Mendag Ungkap Penyebab Harga MinyaKita Melonjak Jelang Nataru, Kini Berangsur Turun
- Ist
Bandung, VIVA – Menteri Perdagangan (Mendag), Budi Santoso buka suara terkait kenaikan harga minyak goreng rakyat atau MinyaKita jelang Natal dan Tahun Baru 2025. Menurut Budi, harga MinyaKita yang sempat menembus Rp17.000 per liter kini mulai berangsur turun.
“Tadi saya cek sudah ada yang di harga Rp15.700. Ini sudah mulai normal,” kata Budi saat meninjau harga bahan pokok di Bandung Barat, Senin, 23 Desember 2024.
Budi menjelaskan bahwa kenaikan harga sebelumnya disebabkan oleh keterlambatan pasokan dan rantai distribusi yang terlalu panjang.
Untuk mengatasi masalah ini, Kementerian Perdagangan memanfaatkan Sistem Pemantauan Pasar dan Kebutuhan Pokok (SP2KP), yang memungkinkan pengawasan distribusi minyak goreng dari pusat hingga ke daerah secara tepat.
“Kami memiliki SP2KP untuk memantau distribusi secara nasional hingga ke daerah. Jadi, terlihat mana saja yang mengalami kenaikan harga, sehingga dapat segera dikonfirmasi penyebabnya, seperti dari sisi pasokan,” jelas Budi.
Meskipun harga sudah menunjukkan tren penurunan, Kementerian Perdagangan bersama Satgas Pangan dan beberapa kementerian/lembaga terkait akan terus berkoordinasi untuk memastikan harga MinyaKita stabil di seluruh daerah.
“Dinas dan Satgas Pangan terus memantau serta berkomunikasi setiap hari untuk memastikan distribusi berjalan lancar,” kata Budi.
Sebelumnya, Direktur Jenderal Perlindungan Konsumen dan Tertib Niaga Kemendag, Rusmin Amin, mengungkapkan bahwa kenaikan harga MinyaKita sebagian besar disebabkan oleh rantai distribusi yang terlalu panjang. Hal ini membuat harga minyak goreng yang sampai ke konsumen menjadi lebih tinggi.
“Kami melihat terlalu banyak perpindahan tangan dalam proses distribusi. Akibatnya, harga jual di tingkat konsumen tidak sesuai dengan Harga Eceran Tertinggi (HET), yaitu Rp15.700 per liter,” jelas Rusmin.
Rusmin menambahkan bahwa harga di tingkat distributor utama (D1 dan D2) masih sesuai dengan HET. Namun, harga naik signifikan saat melewati pengecer dan grosir. Banyak pengecer yang menjual kembali minyak goreng kepada pengecer lain atau grosir sebelum sampai ke konsumen akhir.
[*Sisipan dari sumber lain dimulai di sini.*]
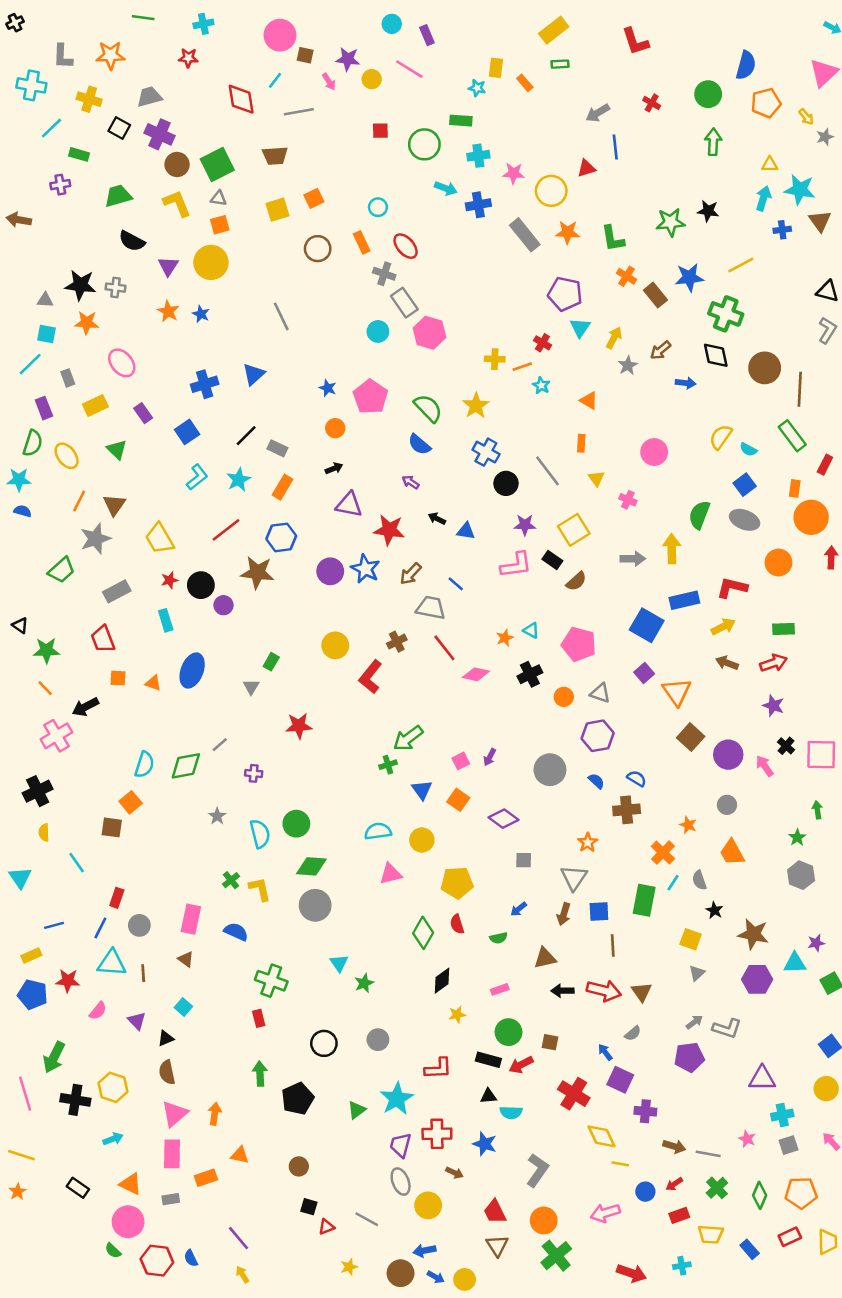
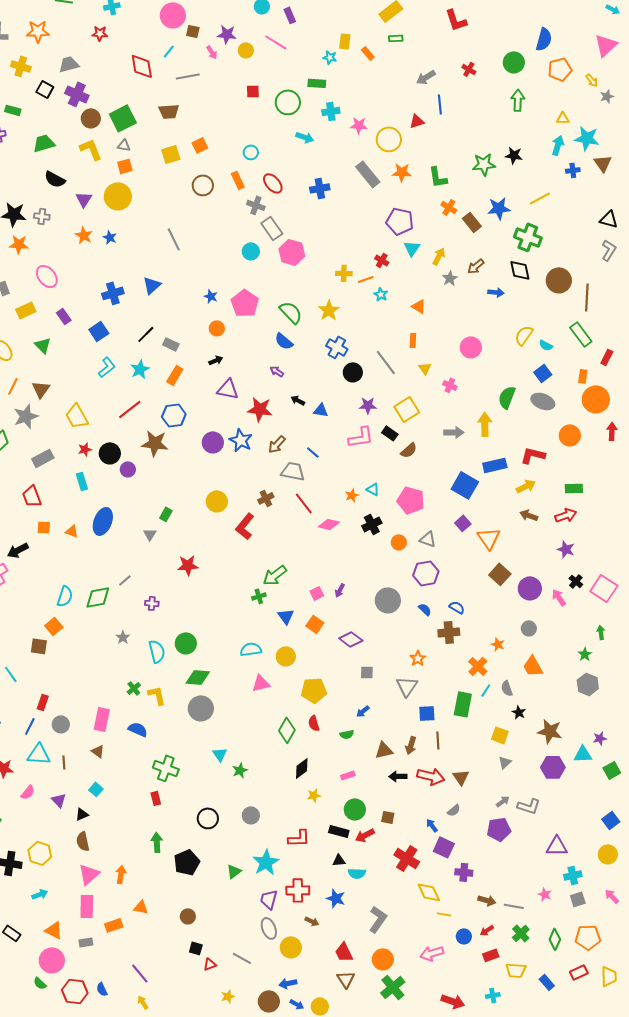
blue cross: (478, 205) -> (320, 188), moved
pink square: (821, 755) -> (604, 588), turned 32
brown arrow: (564, 914) -> (411, 745), moved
“Dengan model distribusi seperti ini, harga di konsumen tentu menjadi lebih tinggi dari HET. Ini yang sedang kami pelajari dan evaluasi,” pungkasnya
Kementerian Perdagangan akan terus melakukan evaluasi terhadap model distribusi MinyaKita untuk memastikan tidak ada penyimpangan yang menyebabkan harga melonjak di luar ketentuan. Pemerintah berkomitmen untuk menjaga ketersediaan minyak goreng dengan harga terjangkau bagi masyarakat.